Alega, em suma, que a demandada preencheu, assinou e lhe entregou um cheque, para pagamento de rendas devidas por Paulo Paiva, companheiro da demandante e não pagas. Mais alega que o depositou na sua conta bancária, tendo o mesmo sido devolvido por ter sido dado como extraviado.
Para tanto, alegou os factos constantes do seu Requerimento Inicial de fls. 1 a 5, que se dá por integralmente reproduzido.
Juntou 2 documentos (fls. 6 a 11) que igualmente se dão por reproduzidos.
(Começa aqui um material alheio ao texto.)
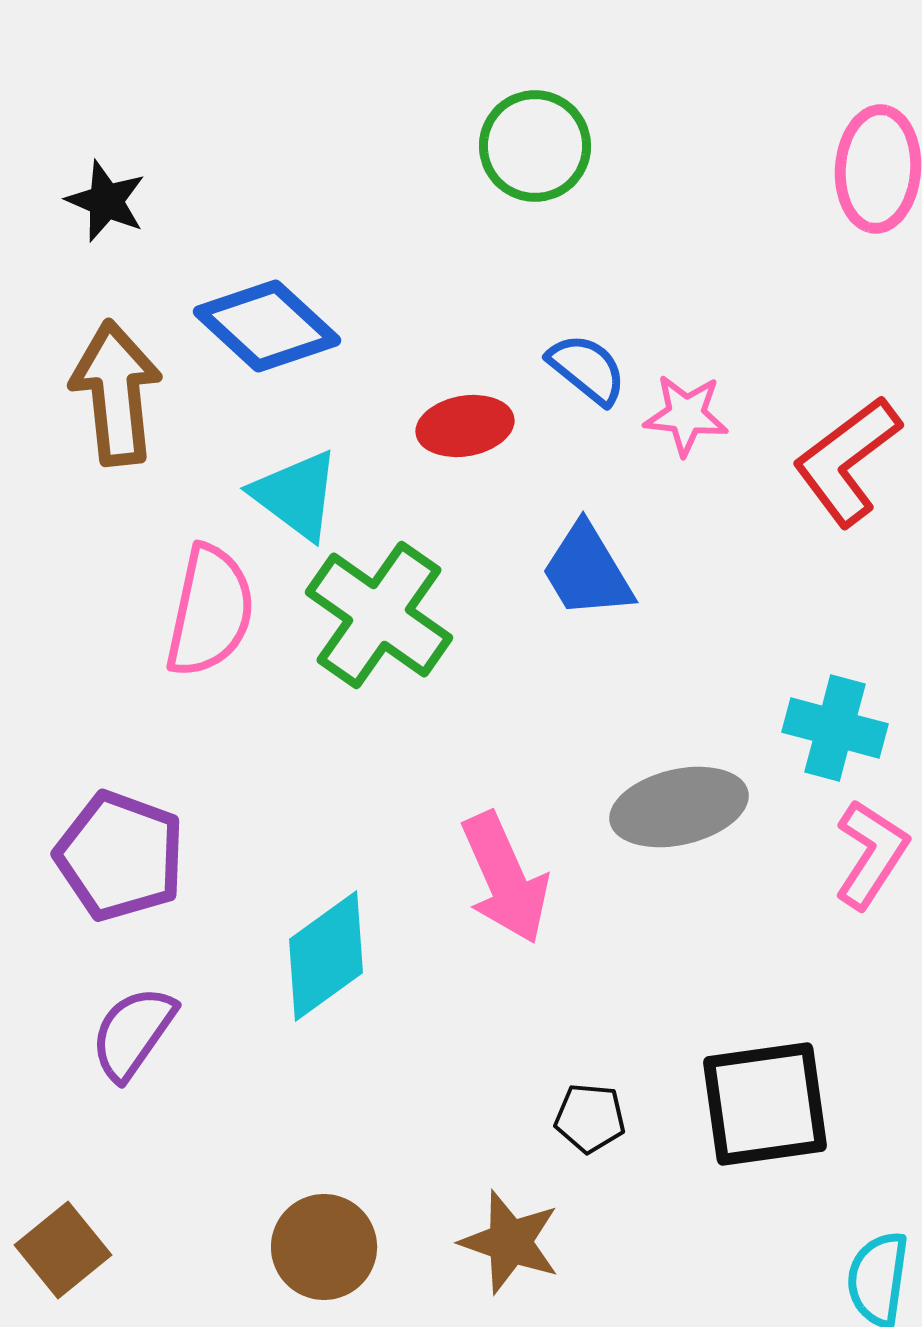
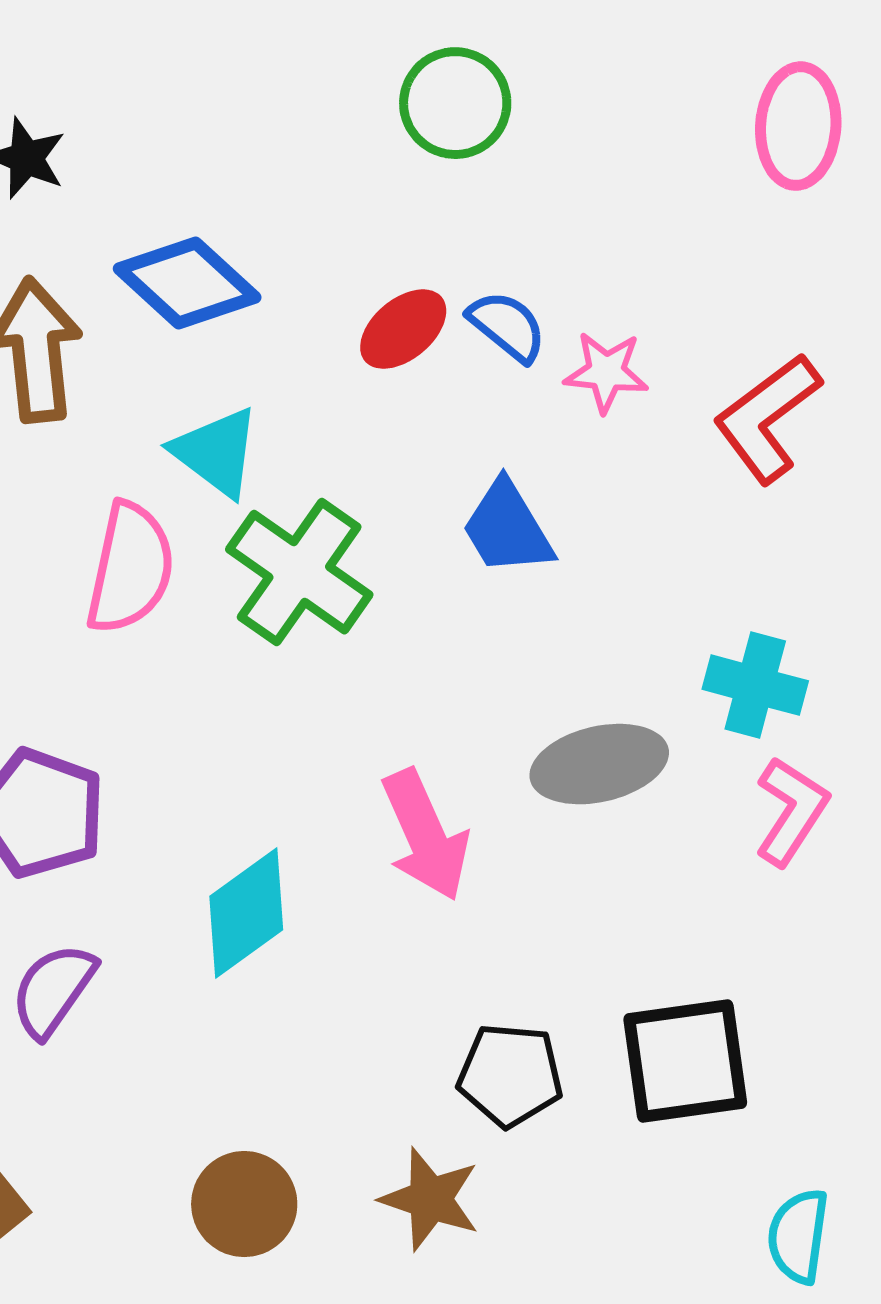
red ellipse: (465, 426) -> (403, 329), moved, turned -30
black pentagon: (590, 1118) -> (510, 1075), size x1.5

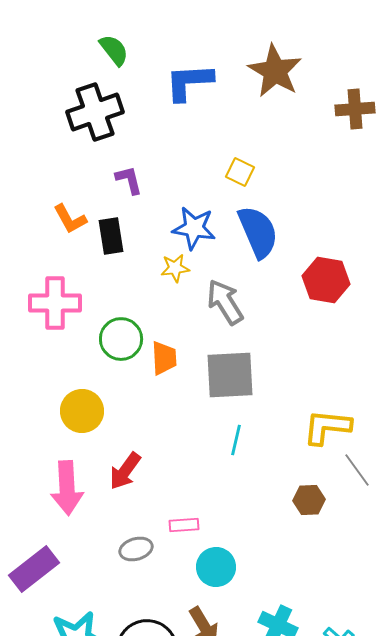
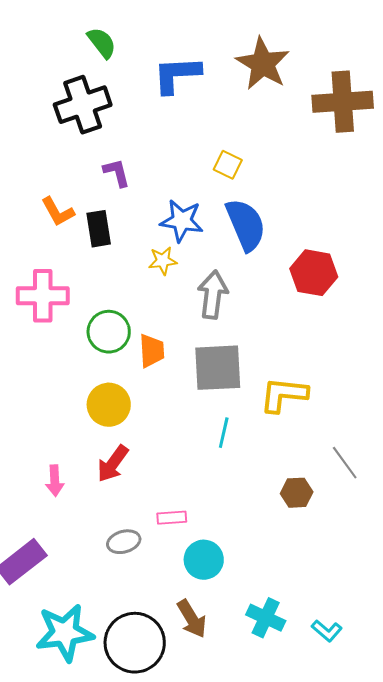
brown cross: (355, 109) -> (343, 102), size x1.5
gray arrow: (225, 302) -> (213, 295), turned 39
yellow circle: (82, 411) -> (109, 405), moved
yellow L-shape: (327, 427) -> (284, 395), moved
pink arrow: (67, 488) -> (55, 481), size x0.6

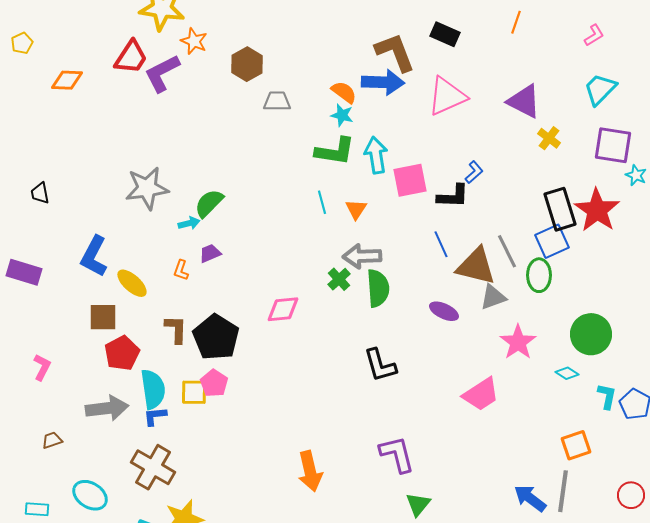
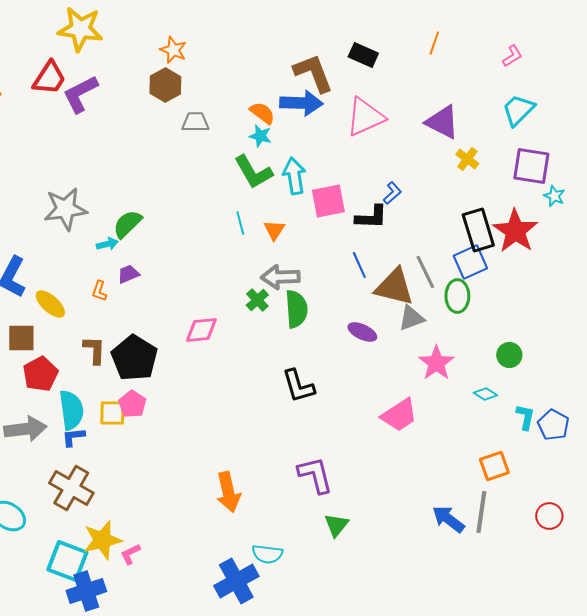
orange star: (194, 41) -> (173, 50), moved
green L-shape: (335, 151) -> (253, 172), turned 51
green circle: (591, 334) -> (509, 355), size x0.6

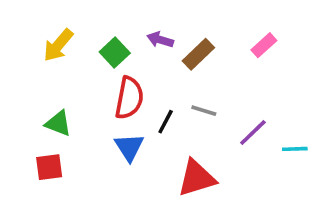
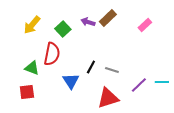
brown rectangle: (198, 54) -> (108, 18), moved
red semicircle: (129, 98) -> (52, 54), moved
gray line: (204, 111) -> (112, 70), moved
purple line: (253, 133) -> (139, 85), moved

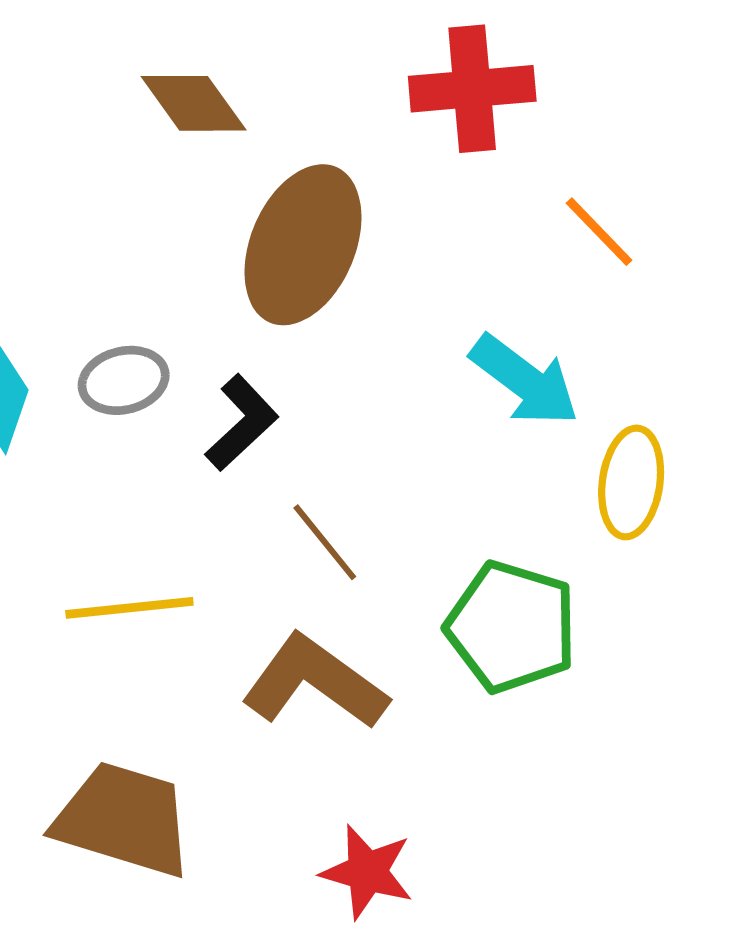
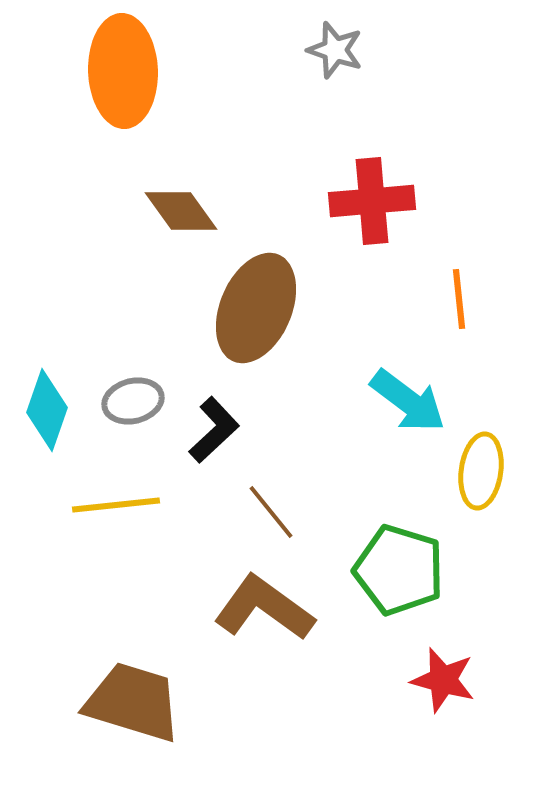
orange line: (599, 232) -> (459, 299), turned 38
yellow line: (129, 608) -> (116, 505), moved
red star: (367, 872) -> (443, 680), moved

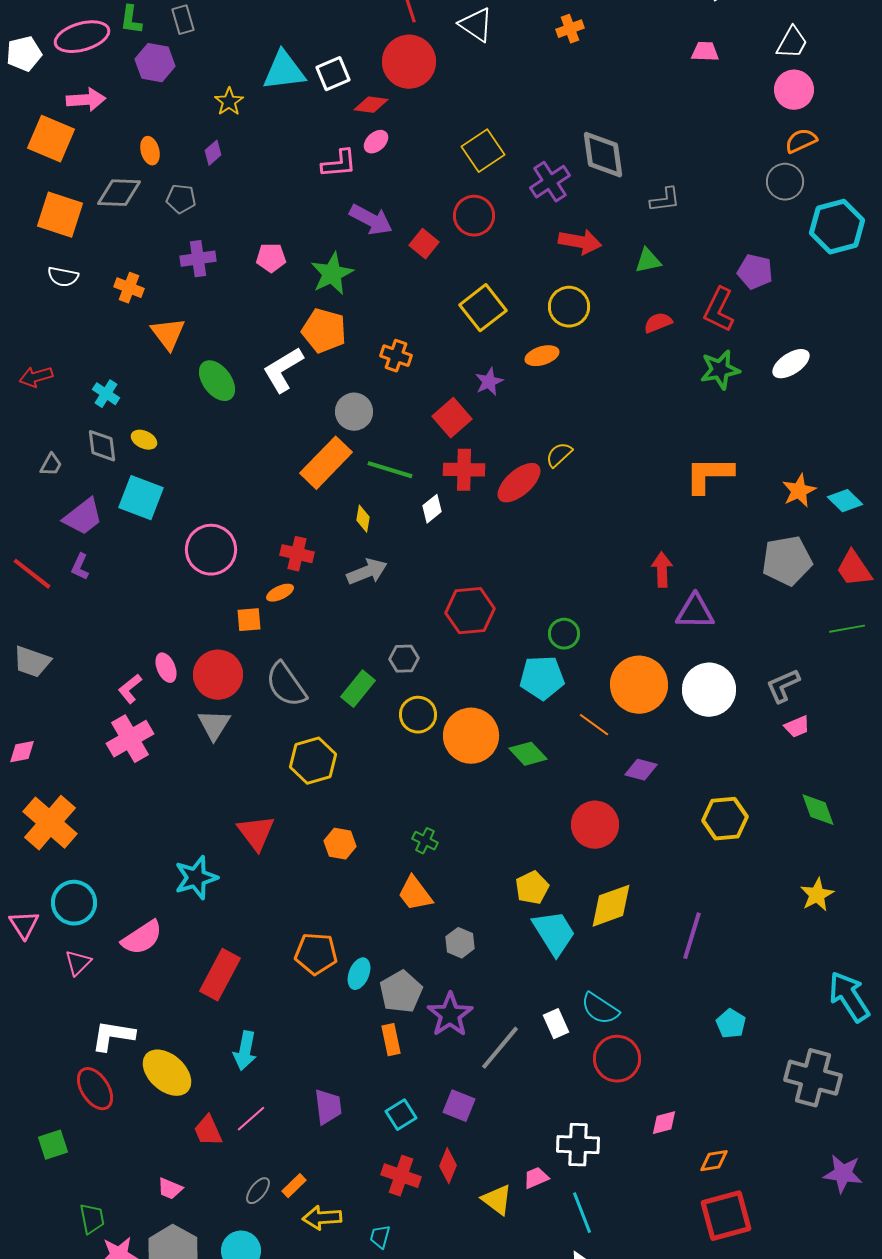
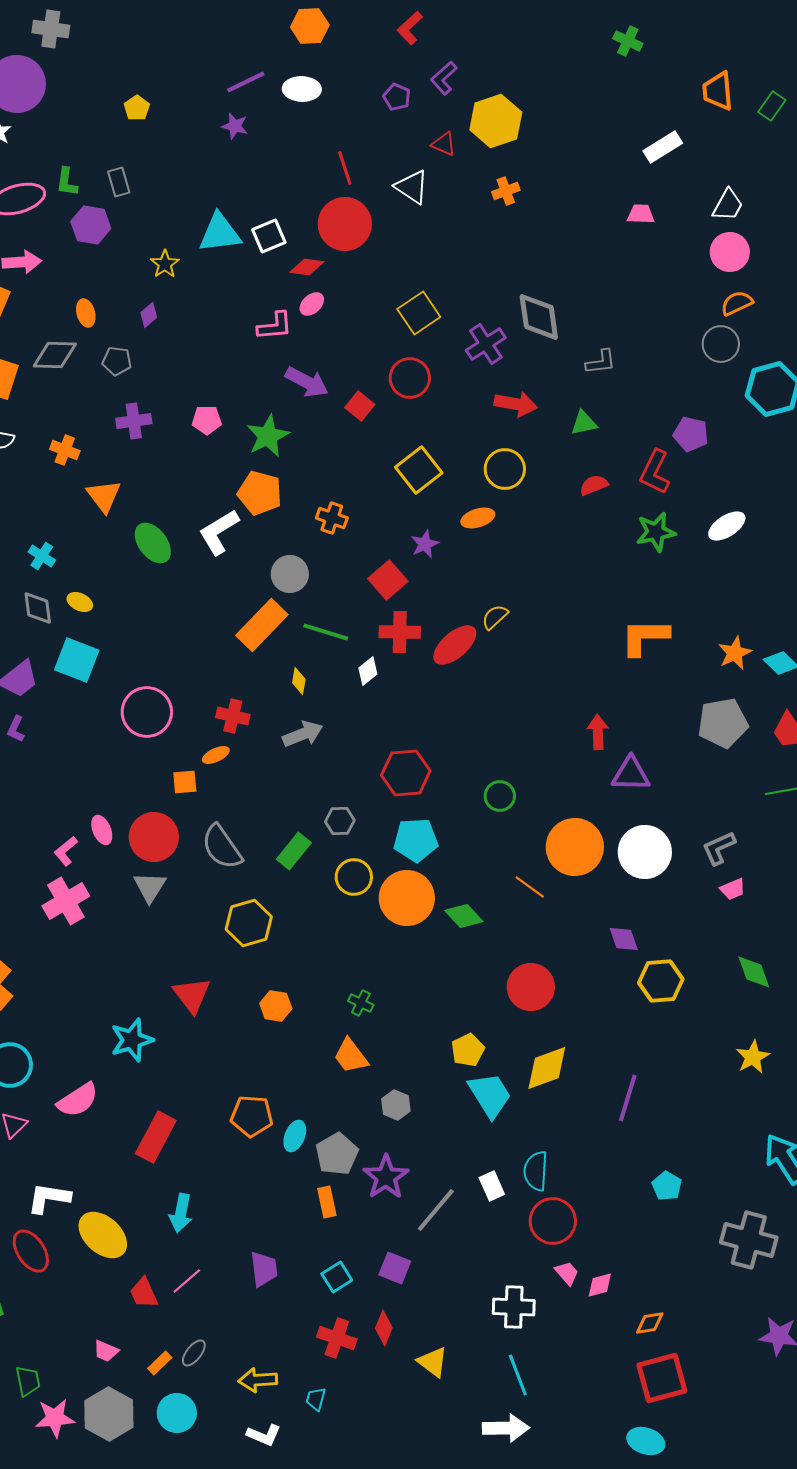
cyan pentagon: (542, 678) -> (416, 840), moved
purple diamond: (641, 770) -> (624, 939), moved, turned 56
cyan semicircle: (600, 1009) -> (536, 1171), turned 60
pink trapezoid: (536, 1178) -> (567, 1273), moved, turned 72
orange rectangle: (294, 1186) -> (160, 1363), moved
Regularmente citada, veio a demandada apresentar contestação de fls. 17 a 21, defendendo-se por excepção por ilegitimidade passiva – considerando não estar obrigada ao pagamento das rendas devidas por terceiro, uma vez que não é titular do contrato de arrendamento - e caso julgado – dado que o cheque foi dado à execução tendo os embargos que apresentou sido considerados procedentes.
Juntou 2 documentos (fls. a 23 a 28).
A demandante pronunciou-se por requerimento escrito acerca das excepções invocadas – fls. 35 a 40.
Tendo a Demandante afastado o recurso à Mediação, procedeu-se á marcação da Audiência de Discussão e Julgamento, para o dia 15 de Outubro de 2019.
Procedeu-se à realização da Audiência de Julgamento, com observância do formalismo legal, conforme da respectiva acta melhor se alcança.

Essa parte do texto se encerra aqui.